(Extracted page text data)
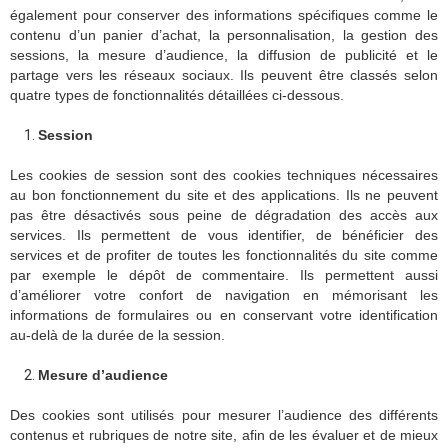
également pour conserver des informations spécifiques comme le
contenu d’un panier d’achat, la personnalisation, la gestion des
sessions, la mesure d’audience, la diffusion de publicité et le
partage vers les réseaux sociaux. Ils peuvent être classés selon
quatre types de fonctionnalités détaillées ci-dessous.
Session
Les cookies de session sont des cookies techniques nécessaires
au bon fonctionnement du site et des applications. Ils ne peuvent
pas être désactivés sous peine de dégradation des accès aux
services. Ils permettent de vous identifier, de bénéficier des
services et de profiter de toutes les fonctionnalités du site comme
par exemple le dépôt de commentaire. Ils permettent aussi
d’améliorer votre confort de navigation en mémorisant les
informations de formulaires ou en conservant votre identification
au-delà de la durée de la session.
Mesure d’audience
Des cookies sont utilisés pour mesurer l’audience des différents
contenus et rubriques de notre site, afin de les évaluer et de mieux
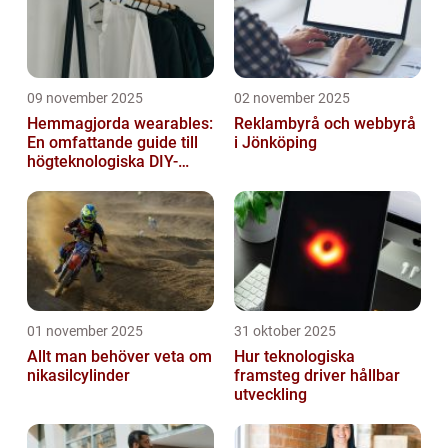
09 november 2025
02 november 2025
Hemmagjorda wearables:
Reklambyrå och webbyrå
En omfattande guide till
i Jönköping
högteknologiska DIY-
projekt
01 november 2025
31 oktober 2025
Allt man behöver veta om
Hur teknologiska
nikasilcylinder
framsteg driver hållbar
utveckling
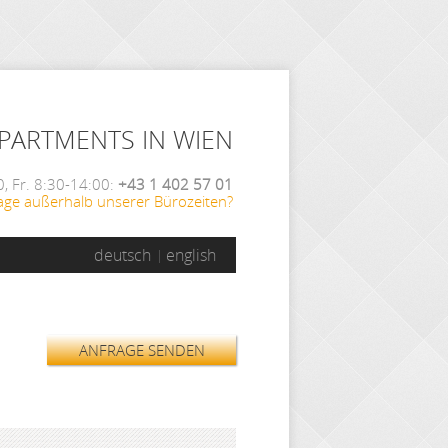
APARTMENTS IN WIEN
, Fr. 8:30-14:00:
+43 1 402 57 01
age außerhalb unserer Bürozeiten?
deutsch
english
ANFRAGE SENDEN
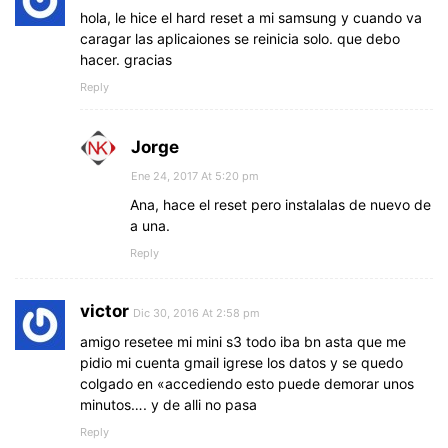
hola, le hice el hard reset a mi samsung y cuando va
caragar las aplicaiones se reinicia solo. que debo
hacer. gracias
Reply
Jorge
Ene 24, 2017 At 5:20 pm
Ana, hace el reset pero instalalas de nuevo de
a una.
Reply
victor
Dic 30, 2016 At 2:58 pm
amigo resetee mi mini s3 todo iba bn asta que me
pidio mi cuenta gmail igrese los datos y se quedo
colgado en «accediendo esto puede demorar unos
minutos…. y de alli no pasa
Reply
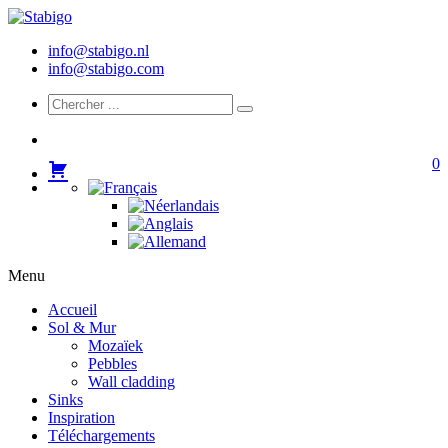
info@stabigo.nl
info@stabigo.com
0
Menu
Accueil
Sol & Mur
Mozaïek
Pebbles
Wall cladding
Sinks
Inspiration
Téléchargements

• _What you are asked to do_: Check each line of the records for the word "site", then state how many lines have it, as a number only.

• _Task output_: 3